CLUTRR (Compositional Language Understanding and Text-based Relational Reasoning) is the diagnostic benchmark for inductive reasoning over kinship relations — testing whether models can learn compositional rules from text (Mother of Father = Grandmother) and systematically generalize them to longer relationship chains never seen during training, directly probing the length generalization failure of transformer architectures.
What Is CLUTRR?
- Origin: Developed by Sinha et al. (2019) at Mila/McGill University.
- Format: Short natural language stories describing family relationships → question about an unseen kinship relation.
- Key Property: Train on relationship chains of length 2-3, test on chains of length 4-10.
- Kinship Relations: Covers 20+ relations — parent, child, sibling, spouse, grandparent, grandchild, aunt, uncle, niece, nephew, cousin, and combinations thereof.
- Scale: Automatically generated — unlimited training examples by construction; test sets at each chain length.
Example (2-hop training vs. 5-hop testing)
2-hop training story:
"Sarah gives her son John a birthday card. John introduces Mary as his daughter."
Question: "What is Sarah to Mary?"
Answer: Grandmother.
Derivation: Sarah → (mother of) → John → (grandfather of / parent of) → Mary (granddaughter). Wait: Sarah is mother of John. John is father of Mary. Sarah is Grandmother of Mary. ✓
5-hop test story:
"Linda hugged her nephew Travis. Travis went to visit his son Robert. Robert's sister is Nina. Nina is married to Kevin. Kevin waved to his mother Carol."

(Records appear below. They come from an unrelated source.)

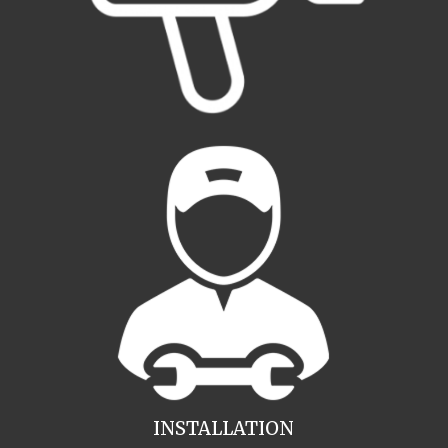
INSTALLATION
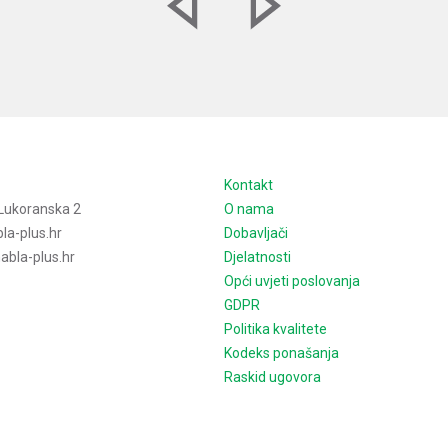
e
Kontakt
Lukoranska 2
O nama
la-plus.hr
Dobavljači
bla-plus.hr
Djelatnosti
Opći uvjeti poslovanja
GDPR
Politika kvalitete
Kodeks ponašanja
Raskid ugovora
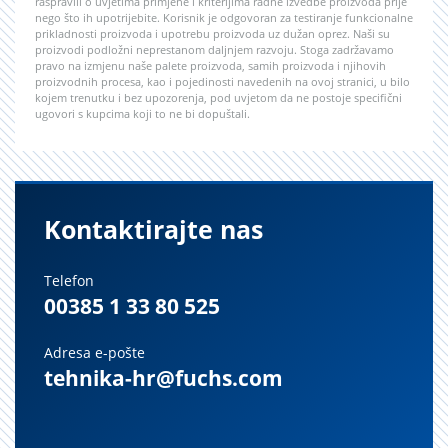
raspravili o uvjetima primjene i kriterijima radne izvedbe proizvoda prije
nego što ih upotrijebite. Korisnik je odgovoran za testiranje funkcionalne
prikladnosti proizvoda i upotrebu proizvoda uz dužan oprez. Naši su
proizvodi podložni neprestanom daljnjem razvoju. Stoga zadržavamo
pravo na izmjenu naše palete proizvoda, samih proizvoda i njihovih
proizvodnih procesa, kao i pojedinosti navedenih na ovoj stranici, u bilo
kojem trenutku i bez upozorenja, pod uvjetom da ne postoje specifični
ugovori s kupcima koji to ne bi dopuštali.
Kontaktirajte nas
Telefon
00385 1 33 80 525
Adresa e-pošte
tehnika-hr@fuchs.com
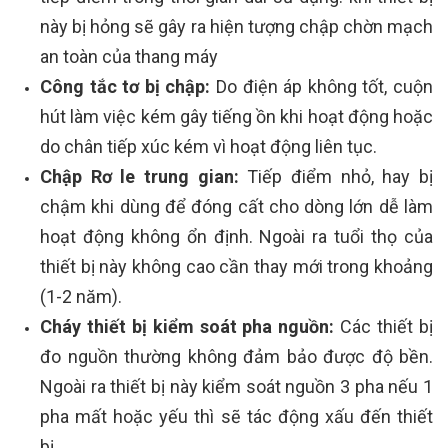
này bị hỏng sẽ gây ra hiện tượng chập chờn mạch
an toàn của thang máy
Công tắc tơ bị chập:
Do điện áp không tốt, cuộn
hút làm việc kém gây tiếng ồn khi hoạt động hoặc
do chân tiếp xúc kém vì hoạt động liên tục.
Chập Rơ le trung gian:
Tiếp điểm nhỏ, hay bị
chậm khi dùng để đóng cất cho dòng lớn dễ làm
hoạt động không ổn định. Ngoài ra tuổi thọ của
thiết bị này không cao cần thay mới trong khoảng
(1-2 năm).
Cháy thiết bị kiểm soát pha nguồn:
Các thiết bị
đo nguồn thường không đảm bảo được độ bền.
Ngoài ra thiết bị này kiểm soát nguồn 3 pha nếu 1
pha mất hoặc yếu thì sẽ tác động xấu đến thiết
bị.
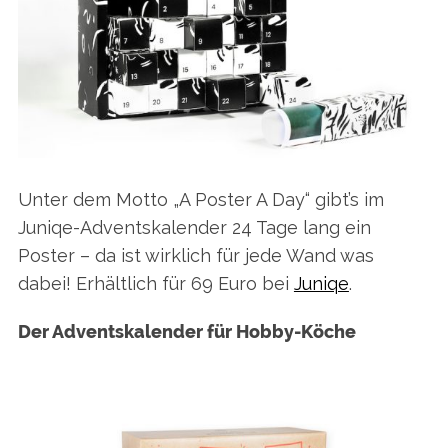
Unter dem Motto „A Poster A Day“ gibt’s im
Juniqe-Adventskalender 24 Tage lang ein
Poster – da ist wirklich für jede Wand was
dabei! Erhältlich für 69 Euro bei
Juniqe
.
Der Adventskalender für Hobby-Köche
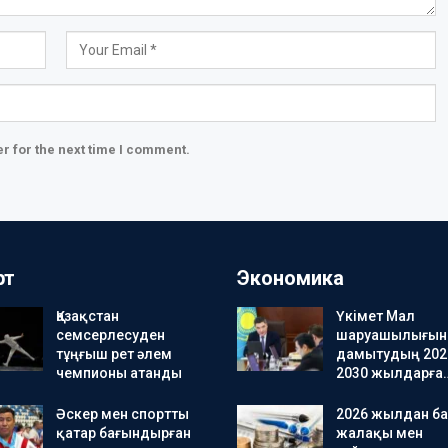
r for the next time I comment.
рт
Экономика
Қазақстан
Үкімет Мал
семсерлесуден
шаруашылығын
тұңғыш рет әлем
дамытудың 202
чемпионы атанды
2030 жылдарға
Әскер мен спортты
2026 жылдан ба
қатар бағындырған
жалақы мен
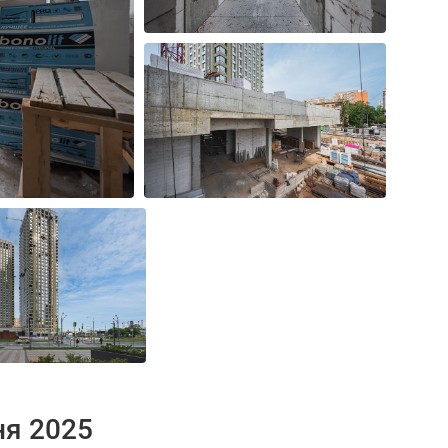
ня 2025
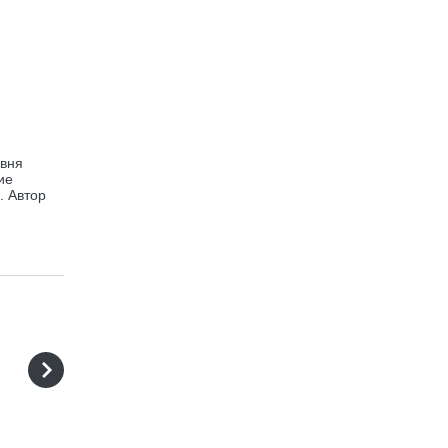
овня
ие
. Автор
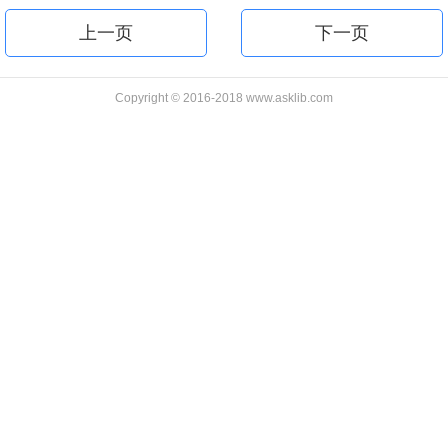
上一页
下一页
Copyright © 2016-2018 www.asklib.com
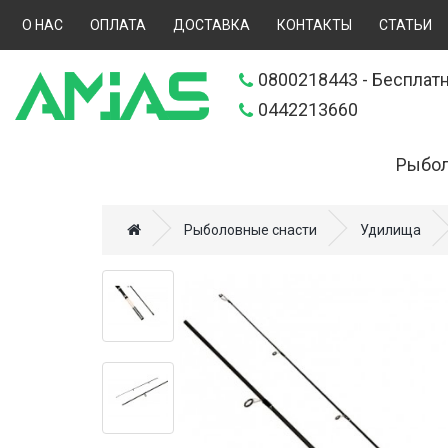
О НАС
ОПЛАТА
ДОСТАВКА
КОНТАКТЫ
СТАТЬИ
0800218443
- Бесплатн
0442213660
Рыбол
Искусственн
Рыболовные снасти
Удилища
Прикормки (
Удилища (70
Катушки (57
Леска, шнур
Снаряжение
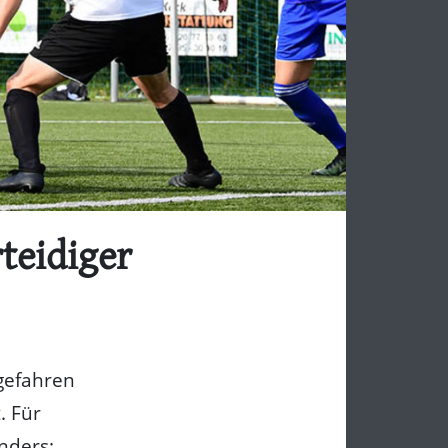
teidiger
ngefahren
. Für
nders:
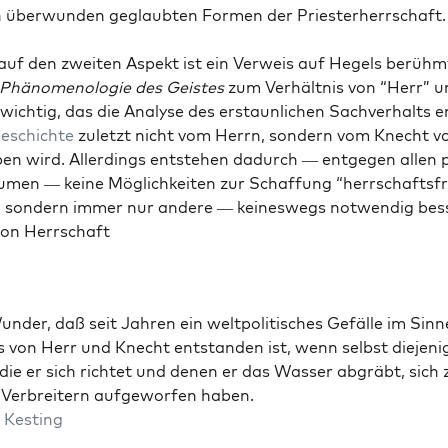
h über­wun­den geglaubten For­men der Priester­herrschaft.
auf den zweit­en Aspekt ist ein Ver­weis auf Hegels berühm
Phänom­e­nolo­gie des Geistes
zum Ver­hält­nis von “Herr” 
wichtig, das die Analyse des erstaunlichen Sachver­halts e
eschichte
zulet­zt nicht vom Her­rn, son­dern vom Knecht v
en wird. Allerd­ings entste­hen dadurch — ent­ge­gen allen 
äu­men — keine Möglichkeit­en zur Schaf­fung “herrschafts­fr
se, son­dern immer nur andere — keineswegs notwendig be
von Herrschaft
n­der, daß seit Jahren ein welt­poli­tis­ches Gefälle im Sinn
 von Herr und Knecht ent­standen ist, wenn selb­st diejeni­
die er sich richtet und denen er das Wass­er abgräbt, sich 
Ver­bre­it­ern aufge­wor­fen haben.
 Kest­ing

Question: "What is Linda to Carol?"
Answer: Requires 5 composition steps: Linda → (aunt of) → Travis → (father of) → Robert → (brother of) → Nina → (daughter-in-law's husband's sister → ...). Requires systematic rule application.
Why Length Generalization Fails
Transformers exhibit a well-documented failure mode: they can learn 2-3 hop compositions but fail catastrophically on 5-7 hops. The reason:
- Training Distribution Memorization: The model learns statistical associations between entity mentions and relation words, not general composition rules.
- Attention Dilution: As chain length grows, relevant attention heads must "bridge" across more intermediate mentions — attention weight diffuses.
- No Explicit State: The model has no external memory to track "current entity in the chain" — it must implicitly maintain this in residual stream activations.
- Exponential Rule Combinations: 20 base relations compose into 20×20 = 400 2-hop patterns, 8,000 3-hop patterns — the model cannot memorize all compositions explicitly.
Performance Results
| Model | 2-hop | 3-hop | 5-hop | 10-hop |
|-------|-------|-------|-------|--------|
| RoBERTa-large | ~98% | ~82% | ~48% | ~22% |
| Graph Neural Network | ~99% | ~95% | ~78% | ~45% |
| GPT-4 (few-shot CoT) | ~99% | ~97% | ~89% | ~68% |
| Symbolic solver | 100% | 100% | 100% | 100% |
Why CLUTRR Matters
- Systematic Generalization: The "Holy Grail" debate in cognitive AI — do deep networks learn rules or memorize instances? CLUTRR provides a clean empirical answer: they memorize, and fail to generalize on length.
- Compositional Intelligence: Human understanding of "my father's sister's son is my cousin" is immediate and generalizes to any chain length — CLUTRR quantifies how far AI falls short of this.
- Architecture Research Driver: CLUTRR results drove research into memory-augmented transformers, graph neural networks, and neuro-symbolic hybrids as alternatives to standard attention for relational reasoning.
- Inductive Rule Learning: Unlike deductive benchmarks (LogiQA), CLUTRR tests induction — learning the rule parent(X,Y) ∧ parent(Y,Z) → grandparent(X,Z) from text examples.
- Genealogy and Knowledge Graphs: Real-world applications in genealogy reconstruction, knowledge graph completion, and social network analysis require exactly this compositional kinship reasoning.
CLUTRR is automated genealogy as a reasoning stress test — using the universally understood domain of family relationships to precisely measure whether AI can learn logical composition rules that generalize to arbitrarily complex kinship chains, or whether it memorizes training configurations and fails when the chain grows longer than it has seen before.